The group of ingredients aiming to obtain ideal appearance and flavor includes, but it is not limited to, components with edulcorant, solubilizing and colorant action.
The group of ingredients with edulcorant action includes, but it is not limited to, sodium saccharine, sorbitol, xylitol, aspartame, sodium cyclamate and stevia. Preferably, ingredients with edulcorant action used are sodium saccharine and sorbitol. The group of ingredients with edulcorant action, more specifically sodium saccharine, is present in an amount from about 0.01 % of total volume to about 1 % of the volume, preferably from 0.02 % of the volume to about 0.5% of the volume, preferably from 0.04 % of the volume to 0.1 % of the volume, preferably 0.05 % of the volume of demanded ingredient, preferably of the entire formulation.
The group of ingredients with edulcorant action, more specifically sorbitol, is present in an amount from about 0.5 % of total volume to about 20 % of the volume, preferably from 1 % of the volume to about 15% of the volume, preferably from 3 % of the volume to 10 % of the volume, preferably 4 % of the volume of demanded ingredient, preferably of the entire formulation.
The group of ingredients with solubilizing action includes, but it is not limited to, Polisorbate 20 (Tween 20), Propylene glycol, Polyoxyl 40 and a solubilizer that mixes propylene glycol, polyethylene glycol and water. Preferably, solubilizing ingredient used is Polisorbate 20. The group of ingredients with solubilizing action is present in an amount from about 0.05 % of total volume to about 2 % of the volume, preferably from 0.1% of the volume to about 1.5% of the volume, preferably from 0.25 % of the volume to 1.0 % of the volume, preferably 0.5 % of the volume of demanded ingredient, preferably of the entire formulation.

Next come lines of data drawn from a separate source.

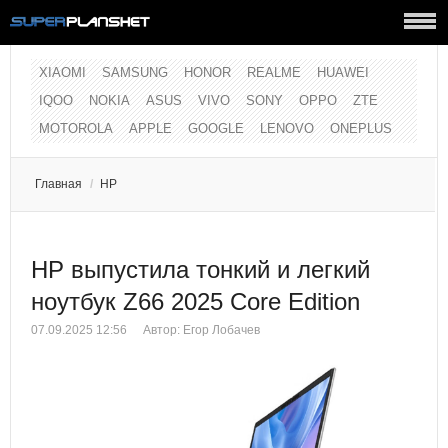
XIAOMI
SAMSUNG
HONOR
REALME
HUAWEI
IQOO
NOKIA
ASUS
VIVO
SONY
OPPO
ZTE
MOTOROLA
APPLE
GOOGLE
LENOVO
ONEPLUS
Главная
/
HP
HP выпустила тонкий и легкий
ноутбук Z66 2025 Core Edition
07.09.2025 12:56
Автор:
Егор Лобачев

The group of ingredients with colorant action includes, but it is not limited to all colorants, for food or oral hygiene products, available in market. Preferably, different ingredients with colorant action are used to provide product with a gamma of color options. The group of ingredients with colorant action is present in an amount from about 0.0001 % of total volume to about 1 % of the volume, preferably from 0.0005 % of the volume to about 0.1 % of the volume, preferably from 0.001 % of the volume to about 0.01 % of the volume, preferably 0.002 % of the volume of demanded ingredient, preferably of the entire formulation. The group of ingredients enabling the facility of use and stability of the product includes, but it is not limited to, pH adjusters, preservatives and antifoaming components.

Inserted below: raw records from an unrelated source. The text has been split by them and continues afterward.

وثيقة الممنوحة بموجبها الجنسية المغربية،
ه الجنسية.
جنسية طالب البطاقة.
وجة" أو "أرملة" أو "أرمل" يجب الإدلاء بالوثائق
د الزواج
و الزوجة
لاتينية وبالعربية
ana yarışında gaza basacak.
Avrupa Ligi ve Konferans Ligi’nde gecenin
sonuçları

The group of pH adjusters includes, but it is not limited to, boric acid and citric acid. Preferably, pH adjusted used is citric acid. The group of ingredients with pH adjusting action is present in an amount from about 0.01 % of total volume to about 1.0 % of the volume, preferably from 0.05 % of the volume to about 0.5 % of the volume, preferably from 0.1 % of the volume to 0.25 % of the volume, preferably 0.15 % of the volume of demanded ingredient, preferably of the entire formulation. The group of ingredients with preservative action includes, but it is not limited to, sodium benzoate, Nipagin or methyl paraben, Benzoic Acid, Formaldehyde, Thymol and Nipazol or isopropyl paraben. Preferably, preservatives used are sodium benzoate and methyl paraben.

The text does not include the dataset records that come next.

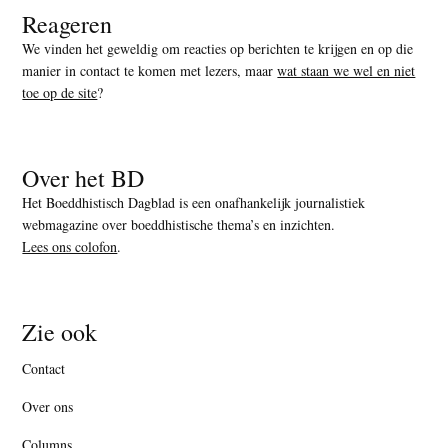
Reageren
We vinden het geweldig om reacties op berichten te krijgen en op die
manier in contact te komen met lezers, maar
wat staan we wel en niet
toe op de site
?
Over het BD
Het Boeddhistisch Dagblad is een onafhankelijk journalistiek
webmagazine over boeddhistische thema’s en inzichten.
Lees ons colofon
.
Zie ook
Contact
Over ons
Columns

The group of ingredients with preservative action, more specifically methyl paraben, is present in an amount from about 0.01 % of total volume to about 0.5 % of the volume, preferably from 0.02 % of the volume to about 0.25% of the volume, preferably from 0.03 % of the volume to 0.1 % of the volume, preferably 0.05 % of the volume of demanded ingredient, preferably of the entire formulation.
The group of ingredients with preservative action, more specifically sodium benzoate, is present in an amount from about 0.01 % of total volume to about 1.0 % of the volume, preferably from 0.05 % of the volume to about 0.5 % of the volume, preferably from 0.1 % of the volume to 0.25 % of the volume, preferably 0.15 % of the volume of demanded ingredient, preferably of the entire formulation.
The group of antifoaming ingredients includes but it is not limited to dimethicone.
The group of antifoaming ingredients is present in an amount from about 0.005 % of total volume to about 0.5 % of the volume, preferably from
0.075 % of the volume to about 0.25 % of the volume, preferably from 0.01 % of the volume to 0.1 % of the volume, preferably 0.03 % of the volume of demanded ingredient, preferably of the entire formulation.
The group of ingredients enabling active agents to be conduced to oral cavity in a vehicle / solvent of aqueous base includes but it is not limited to demineralized water, distilled water, deionized water and mineral water; preferably, the ingredient vehicle / solvent of aqueous base used is demineralized water;
The invention shall be more clearly understood with the following example, which is planned merely to exemplify, no to limit the invention.
EXAMPLE
Optionally, instead of the mouthwash be comprised of one ingredient from each group, as above example, it may be comprised of more than one ingredient from each group.
Therefore, in an embodiment, a composition of the mouthwash may have the group of active components formed, for instance, by hydrogen peroxide and sodium perborate associated and/or the group of antimicrobials being comprised of association of cetylpyridinium chloride and chlorhexidine and/or others.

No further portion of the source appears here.